Mel Gibson’s return to the directors chair is very much a film of two halves. The first introduces us to Doss, a young Seventh-day Adventist Christian who becomes compelled to enlist in the Army despite the reservations of his family and fiance. After signing up and starting his training, Doss’s beliefs and reluctance to carry a rifle lead him into an unwanted conflict of interests with his commanding officers. It’s this part before battle feels and looks like a glossy formulaic set up exploring faith and ideals. In this time Doss’s actions leave him as an outcast to the unit, with his CO’s looking to discharge him from the army by any means necessary. This we’ve all seen before. Just this time where the man goes against the system defending something he has done, Doss is defending his beliefs and his right to exercise them whilst fulfilling his personal obligation to serve his country. In all honesty it’s nothing to write home about, but Andrew Garfield’s stellar gentle performance and Hugo Weaving’s support carries us through the opening of the film. But come the dawn of battle, Hacksaw Ridge evolves into a raging cinematic extravaganza.
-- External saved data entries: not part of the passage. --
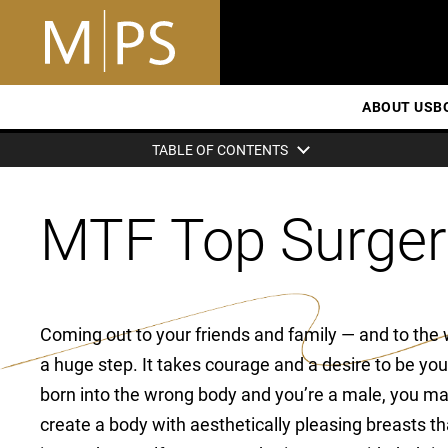
ABOUT US
B
TABLE OF CONTENTS
MTF Top Surger
Coming out to your friends and family — and to the 
a huge step. It takes courage and a desire to be your
born into the wrong body and you’re a male, you ma
create a body with aesthetically pleasing breasts 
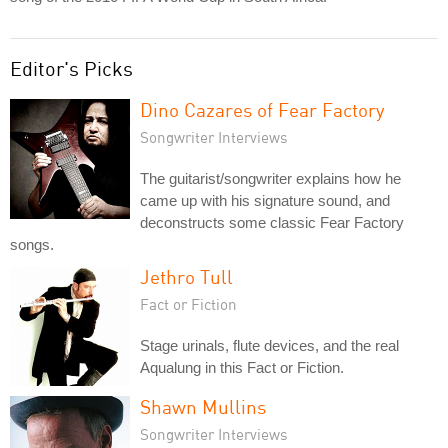
Editor's Picks
Dino Cazares of Fear Factory
Songwriter Interviews
The guitarist/songwriter explains how he
came up with his signature sound, and
deconstructs some classic Fear Factory
songs.
Jethro Tull
Fact or Fiction
Stage urinals, flute devices, and the real
Aqualung in this Fact or Fiction.
Shawn Mullins
Songwriter Interviews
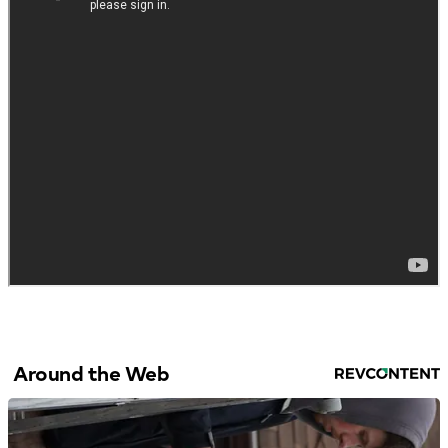
Around the Web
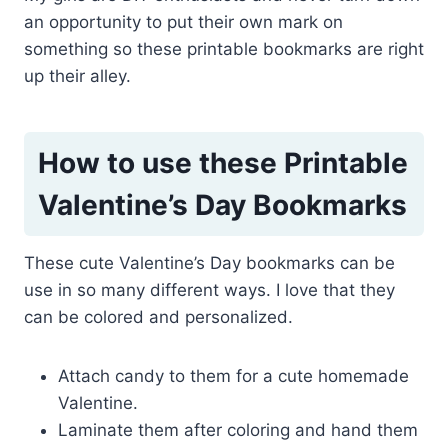
an opportunity to put their own mark on
something so these printable bookmarks are right
up their alley.
How to use these Printable
Valentine’s Day Bookmarks
These cute Valentine’s Day bookmarks can be
use in so many different ways. I love that they
can be colored and personalized.
Attach candy to them for a cute homemade
Valentine.
Laminate them after coloring and hand them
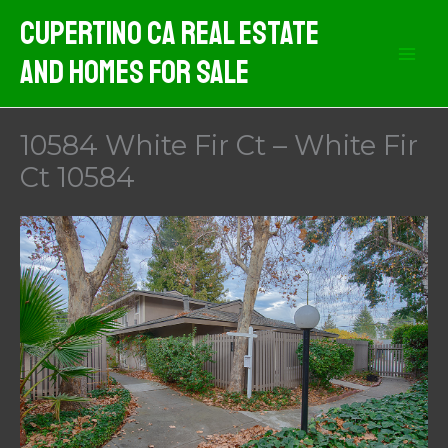
Skip
Cupertino CA Real Estate
to
And Homes For Sale
content
10584 White Fir Ct – White Fir
Ct 10584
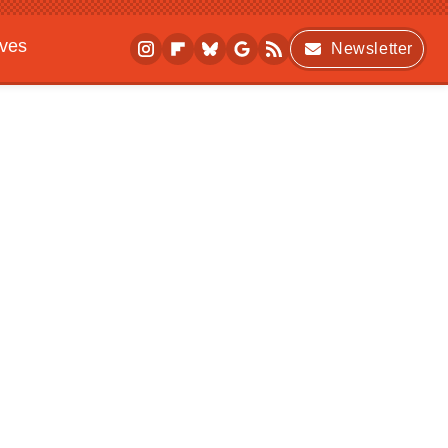
ives
Newsletter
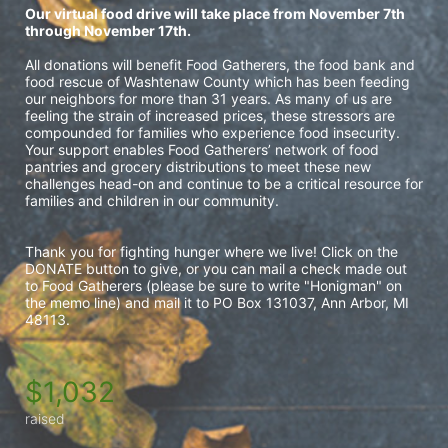
Our virtual food drive will take place from November 7th 
through November 17th.
All donations will benefit Food Gatherers, 
the food bank and 
food rescue of Washtenaw County which 
has been feeding 
our neighbors for more than 31 years. As many of us are 
feeling the strain of increased prices, these stressors are 
compounded for families who experience food insecurity. 
Your support enables Food Gatherers’ network of food 
pantries and grocery distributions to meet these new 
challenges head-on and continue to be a critical resource for 
families and children in our community. 
Thank you for fighting hunger where we live! Click on the 
DONATE button to give, or you can mail a check made out 
to Food Gatherers (please be sure to write "Honigman" on 
the memo line) and mail it to PO Box 131037, Ann Arbor, MI 
48113.
$1,032
raised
Mel Gibson has an unflinching way of depicting war and the gruesome opening battle at the top of the Maeda Escarpment embodies it entirely. As the soldiers finally ascend the ridge the bountiful colour of rural life found during the opening of the film is overcome with dirt and death. The chaos of war and unrelenting nature of the conflict is captured with precision, Gibson demonstrating he still retains a profound punch behind the lens. On the one hand this heart racing action soaked in the bloody grit of war is riveting cinema, but on the other is a much needed sobering reminder of the extremity of warfare. Regardless like the chariot race of William Wyler’s Ben-Hur, or the Omaha beach landing in Saving Private Ryan, the scale and execution of this half of the film truly defines a brilliant cinematic experience.
From scenes to sounds Hacksaw Ridge is a old fashioned film about a heroic subject during a harrowing conflict. The set up is formulaic fare, but you can barely criticise what it builds up to. There are interesting themes that go untouched, but if they had it would take away from the remarkable feats of Desmond Doss which this film is a whole hearted celebration of.